Je me souviens avoir eu plusieurs discussions avec Stéphane Ziani, qui m'avait fait comprendre que je pouvais passer le cap du centre de formation vers les professionnels. Après le départ de Baptiste Gentili, il était devenu l’adjoint de Philippe Anziani, en 2011. À ce moment-là, il m'a tout de suite fait passer avec l'effectif professionnel et je suis très reconnaissant de tout ce qu'il a fait pour moi, car j'ai connu ma première en professionnel en mai 2011. Le mois suivant, Landry Chauvin a pris la tête de l'équipe et j'ai eu la chance de partir en stage avec le groupe, avant de faire toute une saison et d'avoir beaucoup de temps de jeu (35 matches de L2, ndlr).

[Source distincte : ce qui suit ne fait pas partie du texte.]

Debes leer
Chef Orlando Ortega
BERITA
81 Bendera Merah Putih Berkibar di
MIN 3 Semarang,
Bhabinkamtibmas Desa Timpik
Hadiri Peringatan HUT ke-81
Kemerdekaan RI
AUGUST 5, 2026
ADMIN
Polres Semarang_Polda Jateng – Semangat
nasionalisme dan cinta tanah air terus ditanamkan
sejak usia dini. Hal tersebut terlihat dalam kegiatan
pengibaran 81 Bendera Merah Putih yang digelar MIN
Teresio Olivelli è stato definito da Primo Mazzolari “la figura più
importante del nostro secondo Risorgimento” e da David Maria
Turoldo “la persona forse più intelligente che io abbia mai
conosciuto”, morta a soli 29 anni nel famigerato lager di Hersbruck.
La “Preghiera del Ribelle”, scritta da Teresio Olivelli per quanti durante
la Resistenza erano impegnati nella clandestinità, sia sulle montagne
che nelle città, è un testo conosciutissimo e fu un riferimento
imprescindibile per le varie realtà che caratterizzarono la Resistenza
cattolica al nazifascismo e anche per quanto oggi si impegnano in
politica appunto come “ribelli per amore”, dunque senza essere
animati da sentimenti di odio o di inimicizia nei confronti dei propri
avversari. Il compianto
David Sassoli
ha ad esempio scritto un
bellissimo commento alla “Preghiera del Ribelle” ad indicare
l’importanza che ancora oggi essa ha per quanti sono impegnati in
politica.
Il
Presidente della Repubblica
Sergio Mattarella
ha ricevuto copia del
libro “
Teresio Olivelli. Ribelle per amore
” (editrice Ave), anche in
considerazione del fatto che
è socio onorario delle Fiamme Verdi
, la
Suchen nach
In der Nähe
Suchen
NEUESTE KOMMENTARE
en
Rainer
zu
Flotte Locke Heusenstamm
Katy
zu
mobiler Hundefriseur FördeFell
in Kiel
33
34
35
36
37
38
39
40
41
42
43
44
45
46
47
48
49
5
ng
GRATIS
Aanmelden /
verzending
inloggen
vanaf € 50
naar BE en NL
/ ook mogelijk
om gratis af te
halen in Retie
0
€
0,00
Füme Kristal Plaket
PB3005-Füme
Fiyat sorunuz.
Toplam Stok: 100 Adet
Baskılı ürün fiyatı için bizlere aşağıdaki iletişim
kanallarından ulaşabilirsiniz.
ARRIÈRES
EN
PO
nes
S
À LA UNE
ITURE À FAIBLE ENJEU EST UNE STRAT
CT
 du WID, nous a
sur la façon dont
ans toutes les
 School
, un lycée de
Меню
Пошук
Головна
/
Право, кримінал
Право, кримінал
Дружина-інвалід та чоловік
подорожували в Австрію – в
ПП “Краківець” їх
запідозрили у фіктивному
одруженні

J'étais un joueur "gentil" et lorsque Michel Der Zakarian est arrivé, il a su me faire évoluer et devenir plus agressif sur le terrain, dans le bon sens du terme."

Pour conclure, qu'est-ce que représente La Beaujoire pour toi ?

"La Beaujoire, c'est quelque chose ! C'est un rêve de retourner jouer dans ce stade qui a marqué ma carrière. J'y ai fait mes débuts comme professionnel, il y a aussi eu cette remontée en Ligue 1 à la fin de la saison 2013. Je me souviens de tous les supporters sur la pelouse, c'était magique de pouvoir faire la fête avec eux ! C'est sans doute l'un des plus beaux souvenirs de toute ma carrière."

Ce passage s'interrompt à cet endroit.